Strohm said he has lights on the front and back of his bike, which increases its visibility at night.

"There are some bikes that people don't see and I just feel more comfortable with you a few lights on my bike," Strohm said.

Instead of tips, Strohm also offered a plea to other motorists. That plea is to drivers, who aren't passing, to stay in the right lane.

"People aren't doing that anymore either. I notice that on I-90 when you are going up toward Madison that people just drive wherever they want and invariably they are in the left lane talking on their cell phone," Strohm said. "It makes it very unsafe for bikers because you are not suppose to pass on the right. These people will drive under the speed limit, in the left lane on their cell phone. To me that is deplorable."

What about helmets?

The press release from the Walworth County Sheriff's Department recommends wearing helmets and other protective gear when riding a bike.

"Wisconsin laws do not require you to wear a helmet, but it still is highly recommended," the release states. "It is the single most effective tool a motorcyclist has to protect themselves from brain injury or death on the roadway. Padded reflective clothing is highly recommended. Wearing highly reflective clothes will increase the chance of others seeing you while your ride."

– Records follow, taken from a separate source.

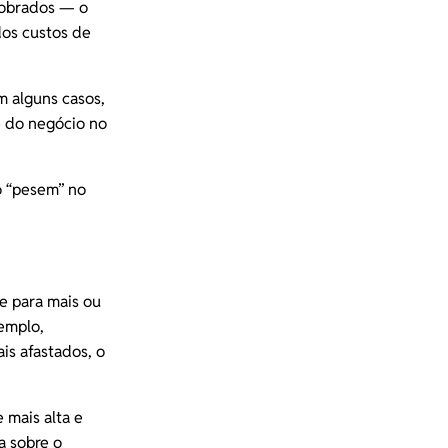
cobrados — o
os custos de
m alguns casos,
e do negócio no
o “pesem” no
e para mais ou
xemplo,
is afastados, o
 mais alta e
a sobre o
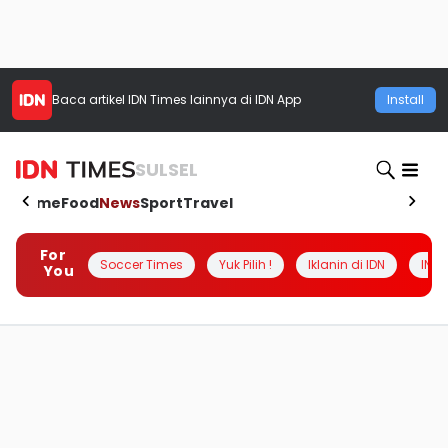
Baca artikel
IDN Times
lainnya di IDN App
Install
SULSEL
Home
Food
News
Sport
Travel
For
Soccer Times
Yuk Pilih !
Iklanin di IDN
INSI
You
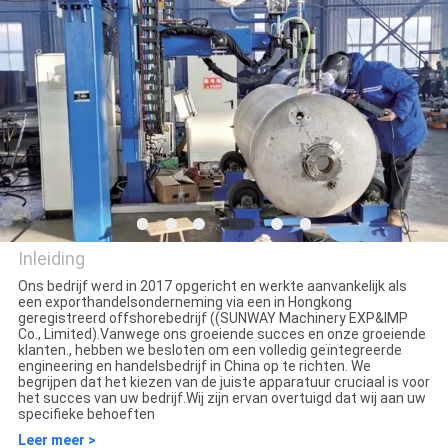
KWALITEITSCONTROLE
VERZOEK
OM EEN
CITAAT
SITEMAP
Inleiding
PRIVACYBELEID
Ons bedrijf werd in 2017 opgericht en werkte aanvankelijk als
een exporthandelsonderneming via een in Hongkong
Hyzont(Shanghai) Industrial
geregistreerd offshorebedrijf ((SUNWAY Machinery EXP&IMP
Co., Limited).Vanwege ons groeiende succes en onze groeiende
Technologies Co.,Ltd.
klanten., hebben we besloten om een volledig geïntegreerde
engineering en handelsbedrijf in China op te richten. We
begrijpen dat het kiezen van de juiste apparatuur cruciaal is voor
het succes van uw bedrijf.Wij zijn ervan overtuigd dat wij aan uw
specifieke behoeften
Leer meer >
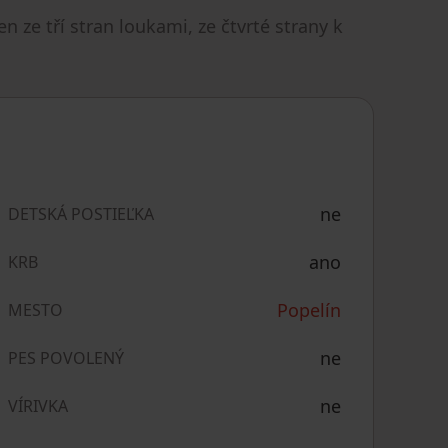
 ze tří stran loukami, ze čtvrté strany k
ne
DETSKÁ POSTIEĽKA
ano
KRB
Popelín
MESTO
ne
PES POVOLENÝ
ne
VÍRIVKA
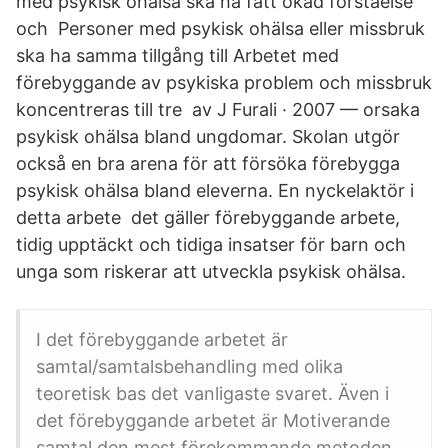
med psykisk ohälsa ska ha fått ökad förståelse
och Personer med psykisk ohälsa eller missbruk
ska ha samma tillgång till Arbetet med
förebyggande av psykiska problem och missbruk
koncentreras till tre av J Furali · 2007 — orsaka
psykisk ohälsa bland ungdomar. Skolan utgör
också en bra arena för att försöka förebygga
psykisk ohälsa bland eleverna. En nyckelaktör i
detta arbete det gäller förebyggande arbete,
tidig upptäckt och tidiga insatser för barn och
unga som riskerar att utveckla psykisk ohälsa.
I det förebyggande arbetet är
samtal/samtalsbehandling med olika
teoretisk bas det vanligaste svaret. Även i
det förebyggande arbetet är Motiverande
samtal den mest förekommande metoden.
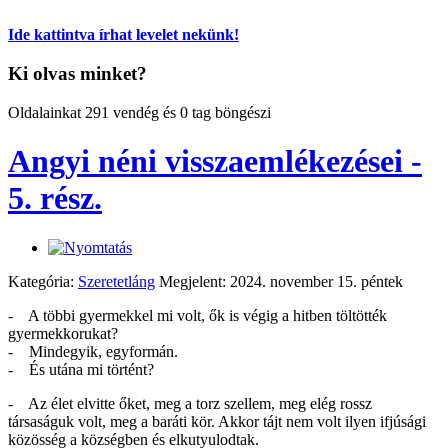
Ide kattintva írhat levelet nekünk!
Ki olvas minket?
Oldalainkat 291 vendég és 0 tag böngészi
Angyi néni visszaemlékezései -
5. rész.
Kategória:
Szeretetláng
Megjelent: 2024. november 15. péntek
- A többi gyermekkel mi volt, ők is végig a hitben töltötték
gyermekkorukat?
- Mindegyik, egyformán.
- És utána mi történt?
- Az élet elvitte őket, meg a torz szellem, meg elég rossz
társaságuk volt, meg a baráti kör. Akkor tájt nem volt ilyen ifjúsági
közösség a községben és elkutyulodtak.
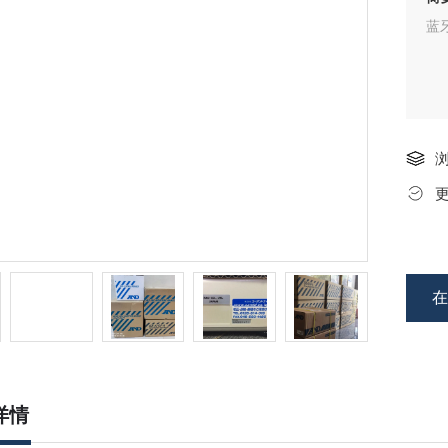
蓝牙
详情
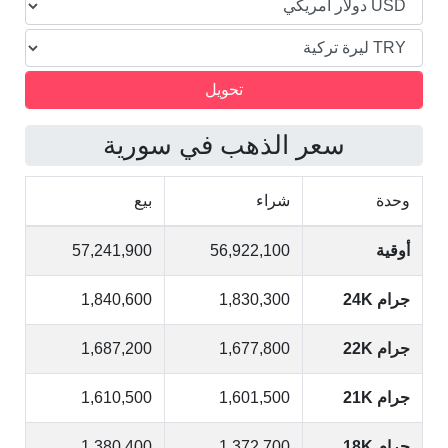
سعر الذهب في سورية
وحدة
شراء
بيع
أوقية
56,922,100
57,241,900
جرام 24K
1,830,300
1,840,600
جرام 22K
1,677,800
1,687,200
جرام 21K
1,601,500
1,610,500
جرام 18K
1,372,700
1,380,400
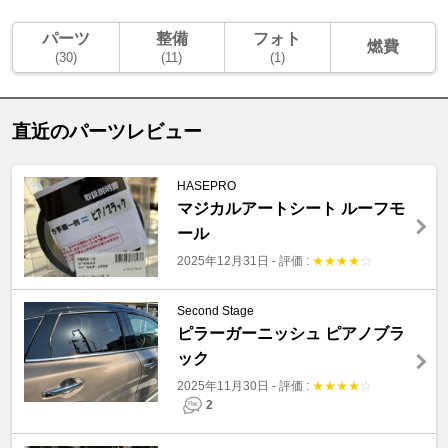
パーツ
整備
フォト
燃費
(30)
(11)
(1)
直近のパーツレビュー
HASEPRO
マジカルアートシート ルーフモ
ール
2025年12月31日
-
評価 :
★
★
★
★
☆
Second Stage
ピラーガーニッシュ ピアノブラ
ック
2025年11月30日
-
評価 :
★
★
★
★
☆
2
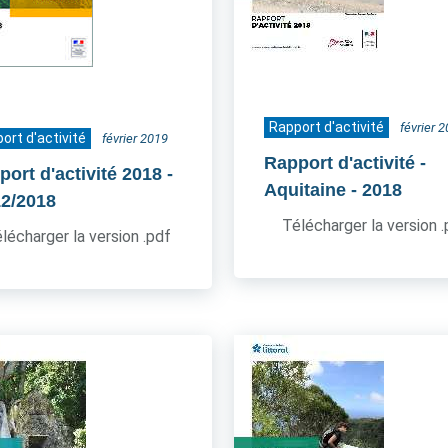
Rapport d'activité
février 
ort d'activité
février 2019
Rapport d'activité -
port d'activité 2018
-
Aquitaine
- 2018
12/2018
Télécharger la version 
lécharger la version .pdf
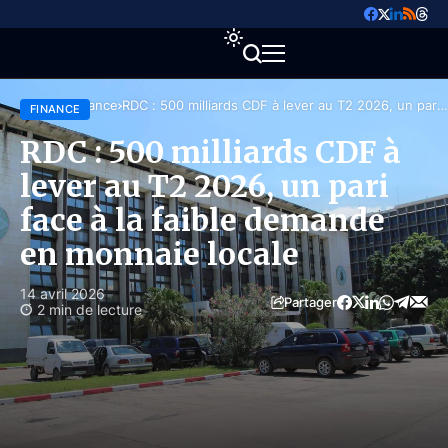
Accueil
Finance
RDC : 500 milliards CDF à lever au T2 2026, un pari
FINANCE
face à la faible demande en monnaie locale
RDC : 500 milliards CDF à
lever au T2 2026, un pari
face à la faible demande
en monnaie locale
14 avril 2026
Partager
2 min de lecture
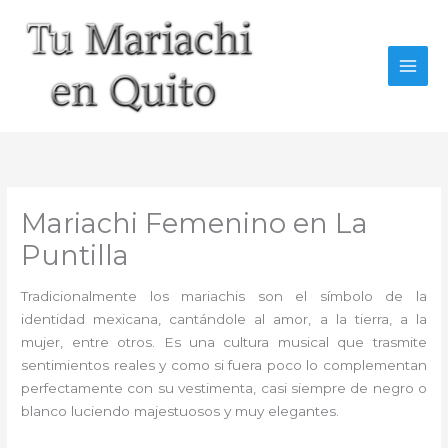
Ir
al
contenido
Mariachi Femenino en La
Puntilla
Tradicionalmente los mariachis son el símbolo de la
identidad mexicana, cantándole al amor, a la tierra, a la
mujer, entre otros. Es una cultura musical que trasmite
sentimientos reales y como si fuera poco lo complementan
perfectamente con su vestimenta, casi siempre de negro o
blanco luciendo majestuosos y muy elegantes.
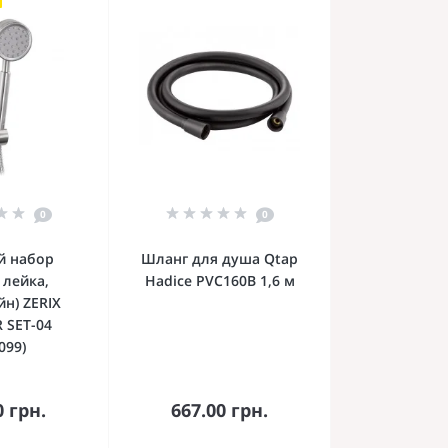
0
0
й набор
Шланг для душа Qtap
 лейка,
Hadice PVC160B 1,6 м
н) ZERIX
 SET-04
099)
орзину
В корзину
0 грн.
667.00 грн.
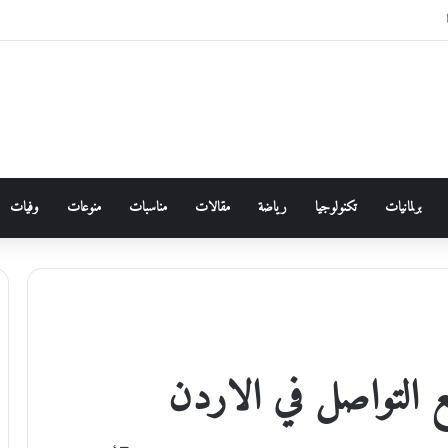
برلمانيات
تكنولوجيا
رياضة
مقالات
مناسبات
منوعات
وفيات
 التواصل في الاردن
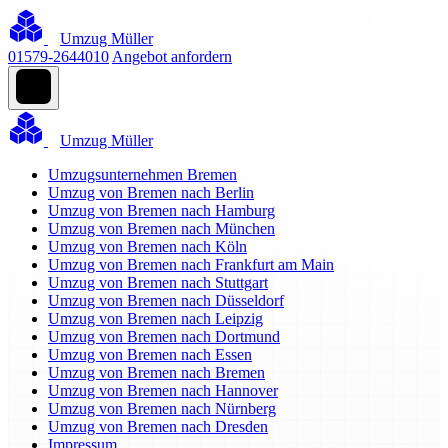
Umzug Müller
01579-2644010
Angebot anfordern
Umzug Müller
Umzugsunternehmen Bremen
Umzug von Bremen nach Berlin
Umzug von Bremen nach Hamburg
Umzug von Bremen nach München
Umzug von Bremen nach Köln
Umzug von Bremen nach Frankfurt am Main
Umzug von Bremen nach Stuttgart
Umzug von Bremen nach Düsseldorf
Umzug von Bremen nach Leipzig
Umzug von Bremen nach Dortmund
Umzug von Bremen nach Essen
Umzug von Bremen nach Bremen
Umzug von Bremen nach Hannover
Umzug von Bremen nach Nürnberg
Umzug von Bremen nach Dresden
Impressum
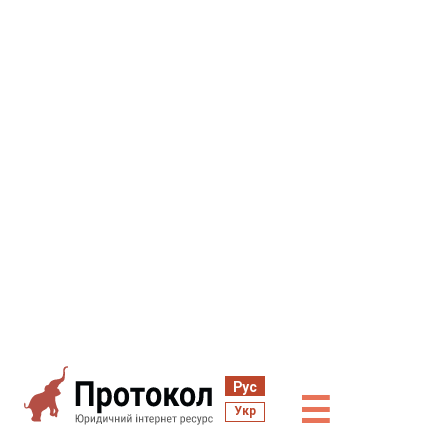
Рус
☰
Укр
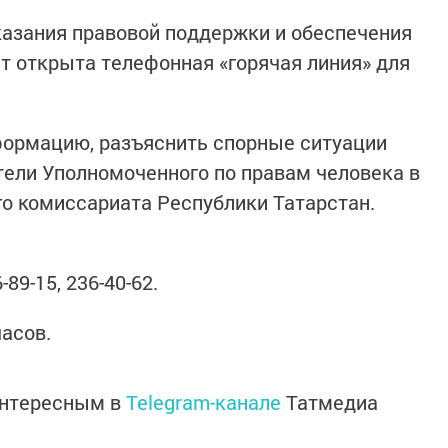
оказания правовой поддержки и обеспечения
т открыта телефонная «горячая линия» для
ормацию, разъяснить спорные ситуации
ели Уполномоченного по правам человека в
го комиссариата Республики Татарстан.
-89-15, 236-40-62.
часов.
интересным в
Telegram-канале
Татмедиа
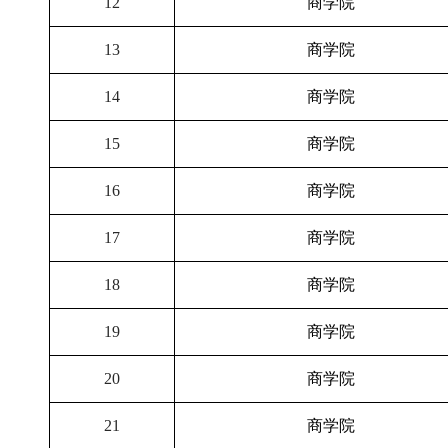
12
商学院
13
商学院
14
商学院
15
商学院
16
商学院
17
商学院
18
商学院
19
商学院
20
商学院
21
商学院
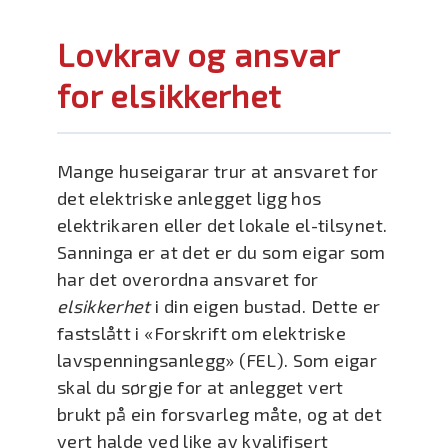
Lovkrav og ansvar
for elsikkerhet
Mange huseigarar trur at ansvaret for
det elektriske anlegget ligg hos
elektrikaren eller det lokale el-tilsynet.
Sanninga er at det er du som eigar som
har det overordna ansvaret for
elsikkerhet
i din eigen bustad. Dette er
fastslått i «Forskrift om elektriske
lavspenningsanlegg» (FEL). Som eigar
skal du sørgje for at anlegget vert
brukt på ein forsvarleg måte, og at det
vert halde ved like av kvalifisert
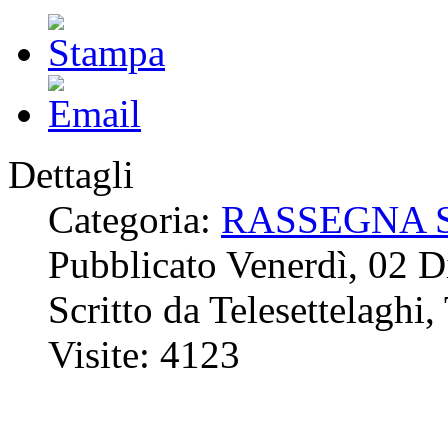
Dettagli
Categoria:
RASSEGNA 
Pubblicato Venerdì, 02 
Scritto da Telesettelaghi,
Visite: 4123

However, despite the warnings there is some disagreement on how much a helmet will help. ABATE of Wisconsin is an organization that actively opposes mandatory helmet and seatbelt laws.

Sigmund said his personal view on helmets is that they won't do much in a major accident.

"The only thing its going to do is have you have an open casket," Sigmund said. "You have no protection if a car is going to turn in front of you, or come at you head on. It's your body versus metal and a helmet."

Sigmund said he wears a helmet in the states that require it, but otherwise doesn't.

Strohm said he doesn't always wear a helmet, but said he thinks they provide additional safety for bikers.

Despite the dangers and the recent spike in deaths in Walworth County, Strohm said he wouldn't give up biking for anything.

"I love to ride, I ride a few thousand miles a year. It is a great thrill, every place I have been to on my motorcycle I have been in a car," Strohm said. "It is just so much different on a bike, you are living the experience as opposed to looking out the window of a car," Strohm said. "I can't describe the feeling unless you do it. In the last five years I have taken Route 66 with various people out to California and then come back through the mountains and the Rockies. There is no greater experience than riding a motorcycle through the desert and then going through the Rocky Mountains when there is snow on the ground or the side of the road. It is just a tremendous experience, and it is not the same experience in a car, I don't feel."